Look for Klesick Farms cucumbers till the first hard frost. We absolutely love the flavor of the Silver Slicers. Those yellowish white cucumbers have great flavor and provide a nice break from the traditional green slicers that come most of the year.

However, we also plant the classic green slicing cucumber “Marketmore”. Whenever Marketmore’s are brought up in grower circles, you should hear the poetic waxing, “Those are beautiful.” or “The disease resistance is incredible.” or “They just keep producing!” or “They taste great!”. Jeesh, all this gushing about a cucumber! It is well deserved.

And when you plant a Marketmore or Silver Slicer in organic soils it tastes even better, but, really every crop tastes better when it is grown organically.
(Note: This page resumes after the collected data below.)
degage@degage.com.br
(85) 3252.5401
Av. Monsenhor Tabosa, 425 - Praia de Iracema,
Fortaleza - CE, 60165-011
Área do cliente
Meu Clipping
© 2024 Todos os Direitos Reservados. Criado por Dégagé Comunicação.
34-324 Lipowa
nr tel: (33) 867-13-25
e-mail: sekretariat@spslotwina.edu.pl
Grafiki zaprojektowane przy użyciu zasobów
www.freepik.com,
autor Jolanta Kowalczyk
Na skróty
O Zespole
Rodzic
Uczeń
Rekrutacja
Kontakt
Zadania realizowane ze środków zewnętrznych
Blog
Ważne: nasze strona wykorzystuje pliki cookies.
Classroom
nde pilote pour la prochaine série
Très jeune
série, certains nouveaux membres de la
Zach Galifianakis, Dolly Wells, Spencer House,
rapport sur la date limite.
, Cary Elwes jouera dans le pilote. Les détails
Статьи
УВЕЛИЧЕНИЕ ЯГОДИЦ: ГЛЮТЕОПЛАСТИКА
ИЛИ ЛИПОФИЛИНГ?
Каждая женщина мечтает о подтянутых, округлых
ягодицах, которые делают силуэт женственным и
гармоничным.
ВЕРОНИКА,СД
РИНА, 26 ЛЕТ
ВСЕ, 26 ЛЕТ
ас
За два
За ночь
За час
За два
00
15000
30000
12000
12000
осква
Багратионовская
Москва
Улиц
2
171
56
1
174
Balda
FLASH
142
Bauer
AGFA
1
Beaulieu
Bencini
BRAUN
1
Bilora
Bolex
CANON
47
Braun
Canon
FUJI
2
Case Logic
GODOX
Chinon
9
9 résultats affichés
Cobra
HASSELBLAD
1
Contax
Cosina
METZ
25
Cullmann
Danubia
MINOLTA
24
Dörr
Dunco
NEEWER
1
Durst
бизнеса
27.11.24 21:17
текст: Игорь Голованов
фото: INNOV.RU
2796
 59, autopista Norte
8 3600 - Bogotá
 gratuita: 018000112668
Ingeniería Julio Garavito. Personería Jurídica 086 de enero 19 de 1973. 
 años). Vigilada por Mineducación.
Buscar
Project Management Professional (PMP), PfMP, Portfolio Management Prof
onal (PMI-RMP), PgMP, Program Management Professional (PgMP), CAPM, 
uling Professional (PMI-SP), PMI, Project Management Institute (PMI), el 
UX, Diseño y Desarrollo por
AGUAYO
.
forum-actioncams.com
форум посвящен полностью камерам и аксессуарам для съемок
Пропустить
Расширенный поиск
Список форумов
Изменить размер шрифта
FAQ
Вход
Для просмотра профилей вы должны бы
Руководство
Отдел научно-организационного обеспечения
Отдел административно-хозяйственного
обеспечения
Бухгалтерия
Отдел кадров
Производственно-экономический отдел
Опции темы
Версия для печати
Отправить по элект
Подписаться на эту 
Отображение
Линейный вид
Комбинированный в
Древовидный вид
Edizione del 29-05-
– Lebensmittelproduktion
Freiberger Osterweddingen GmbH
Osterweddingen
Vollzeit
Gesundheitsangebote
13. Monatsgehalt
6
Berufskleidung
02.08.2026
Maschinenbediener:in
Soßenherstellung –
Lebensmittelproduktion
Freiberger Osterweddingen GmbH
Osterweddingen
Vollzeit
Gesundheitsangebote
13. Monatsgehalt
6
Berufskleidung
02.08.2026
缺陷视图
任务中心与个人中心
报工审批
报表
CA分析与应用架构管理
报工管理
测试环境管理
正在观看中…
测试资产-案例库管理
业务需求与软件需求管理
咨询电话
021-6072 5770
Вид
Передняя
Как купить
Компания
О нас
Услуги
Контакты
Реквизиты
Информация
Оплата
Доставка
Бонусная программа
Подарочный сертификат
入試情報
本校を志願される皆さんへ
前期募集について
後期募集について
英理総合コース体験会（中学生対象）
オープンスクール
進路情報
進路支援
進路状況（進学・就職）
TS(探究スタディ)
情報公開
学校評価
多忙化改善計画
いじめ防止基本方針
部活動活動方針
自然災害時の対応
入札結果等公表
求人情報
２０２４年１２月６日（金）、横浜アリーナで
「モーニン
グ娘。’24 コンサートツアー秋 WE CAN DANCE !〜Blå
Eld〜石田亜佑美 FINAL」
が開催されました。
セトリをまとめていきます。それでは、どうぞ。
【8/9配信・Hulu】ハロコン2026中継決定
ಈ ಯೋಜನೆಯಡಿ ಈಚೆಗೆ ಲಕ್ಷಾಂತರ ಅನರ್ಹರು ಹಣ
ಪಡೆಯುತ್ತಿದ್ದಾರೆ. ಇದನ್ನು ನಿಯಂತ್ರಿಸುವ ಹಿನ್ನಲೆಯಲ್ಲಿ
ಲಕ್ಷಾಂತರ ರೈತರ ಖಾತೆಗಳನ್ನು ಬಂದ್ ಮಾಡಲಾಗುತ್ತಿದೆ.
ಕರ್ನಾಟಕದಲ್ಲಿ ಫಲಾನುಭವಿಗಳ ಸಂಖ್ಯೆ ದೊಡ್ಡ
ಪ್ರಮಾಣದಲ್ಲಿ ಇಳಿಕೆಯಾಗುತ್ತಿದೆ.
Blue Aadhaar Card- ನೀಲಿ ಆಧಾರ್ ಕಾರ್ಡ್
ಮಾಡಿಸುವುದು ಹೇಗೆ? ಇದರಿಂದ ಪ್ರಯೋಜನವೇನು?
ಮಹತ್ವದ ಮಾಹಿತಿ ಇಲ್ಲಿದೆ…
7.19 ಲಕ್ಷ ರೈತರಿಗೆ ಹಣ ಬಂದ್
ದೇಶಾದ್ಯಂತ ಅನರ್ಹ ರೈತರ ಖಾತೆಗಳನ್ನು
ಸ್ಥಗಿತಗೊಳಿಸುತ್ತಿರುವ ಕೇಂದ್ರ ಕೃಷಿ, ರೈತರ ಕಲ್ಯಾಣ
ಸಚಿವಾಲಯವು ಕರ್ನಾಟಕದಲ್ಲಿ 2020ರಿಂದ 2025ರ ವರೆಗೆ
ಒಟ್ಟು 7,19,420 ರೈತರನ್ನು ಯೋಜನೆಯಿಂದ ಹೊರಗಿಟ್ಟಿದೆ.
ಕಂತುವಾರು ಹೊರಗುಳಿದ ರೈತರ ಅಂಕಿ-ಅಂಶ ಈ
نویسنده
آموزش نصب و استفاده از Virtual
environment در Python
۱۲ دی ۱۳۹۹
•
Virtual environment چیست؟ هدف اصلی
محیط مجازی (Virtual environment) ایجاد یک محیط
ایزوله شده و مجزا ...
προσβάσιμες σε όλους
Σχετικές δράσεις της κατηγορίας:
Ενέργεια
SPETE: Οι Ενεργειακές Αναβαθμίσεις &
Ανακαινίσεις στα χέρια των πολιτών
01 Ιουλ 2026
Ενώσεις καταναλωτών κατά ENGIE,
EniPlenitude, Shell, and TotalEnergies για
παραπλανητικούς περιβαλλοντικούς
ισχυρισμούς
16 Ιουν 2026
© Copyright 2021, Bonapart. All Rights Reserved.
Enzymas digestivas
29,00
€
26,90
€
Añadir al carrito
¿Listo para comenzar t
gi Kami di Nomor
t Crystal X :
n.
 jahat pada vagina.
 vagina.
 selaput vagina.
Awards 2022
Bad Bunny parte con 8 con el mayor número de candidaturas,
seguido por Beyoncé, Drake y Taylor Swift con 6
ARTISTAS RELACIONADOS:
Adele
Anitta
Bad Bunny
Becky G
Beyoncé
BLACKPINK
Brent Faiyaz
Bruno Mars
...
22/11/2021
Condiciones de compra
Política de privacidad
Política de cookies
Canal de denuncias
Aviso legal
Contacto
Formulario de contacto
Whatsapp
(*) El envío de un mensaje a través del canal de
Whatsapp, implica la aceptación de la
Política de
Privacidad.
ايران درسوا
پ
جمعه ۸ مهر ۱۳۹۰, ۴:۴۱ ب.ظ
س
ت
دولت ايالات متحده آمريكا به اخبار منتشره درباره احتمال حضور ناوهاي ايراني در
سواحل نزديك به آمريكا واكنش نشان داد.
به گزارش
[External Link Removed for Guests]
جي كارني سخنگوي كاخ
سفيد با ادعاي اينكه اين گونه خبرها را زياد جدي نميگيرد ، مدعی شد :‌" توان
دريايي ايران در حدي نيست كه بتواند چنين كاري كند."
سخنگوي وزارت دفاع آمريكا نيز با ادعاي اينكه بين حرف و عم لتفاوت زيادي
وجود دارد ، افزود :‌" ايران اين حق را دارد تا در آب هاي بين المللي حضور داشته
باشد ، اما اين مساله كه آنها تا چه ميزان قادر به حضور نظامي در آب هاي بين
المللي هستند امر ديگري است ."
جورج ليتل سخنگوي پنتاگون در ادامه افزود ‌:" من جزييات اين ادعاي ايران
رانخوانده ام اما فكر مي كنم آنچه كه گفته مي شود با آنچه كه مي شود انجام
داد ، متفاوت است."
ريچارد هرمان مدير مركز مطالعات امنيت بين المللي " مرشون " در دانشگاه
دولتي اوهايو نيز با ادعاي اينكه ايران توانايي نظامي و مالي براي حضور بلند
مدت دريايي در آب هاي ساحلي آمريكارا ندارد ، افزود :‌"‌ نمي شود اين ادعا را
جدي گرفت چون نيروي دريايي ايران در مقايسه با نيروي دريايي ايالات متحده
The healthier soil combined with ample water and sunshine is a recipe for a bumper crop bursting with nutrition and flavor!

This week I am switching gears in the “boxes of good”. Our friends at Highwater farms have some excellent Fennel and I have a good quantity of beets, so we are pairing the two together and offering a roasted fennel beet salad for the recipe. Fennel isn’t on the dinner plate often, but every so often I like to stretch a few taste buds.

You can follow the recipe here or google how to use Fennel, or you can do what I do. I grab every root vegetable that has been hanging around waiting to be eaten (think: carrots, sweet potatoes, beets, potatoes, garlic, onions, and fennel), chop them up into 1″ chunks, coat them with olive oil, sea salt and a little pepper, toss them into a pan and roast them all at 425 degrees for about 40 minutes. YUM! The tricky thing about eating good vegetables is that you have to eat them to get the nutrition. I know the produce is beautiful and you just can’t bring yourselves to cook them, it’s okay, but their beauty really shines when you eat them.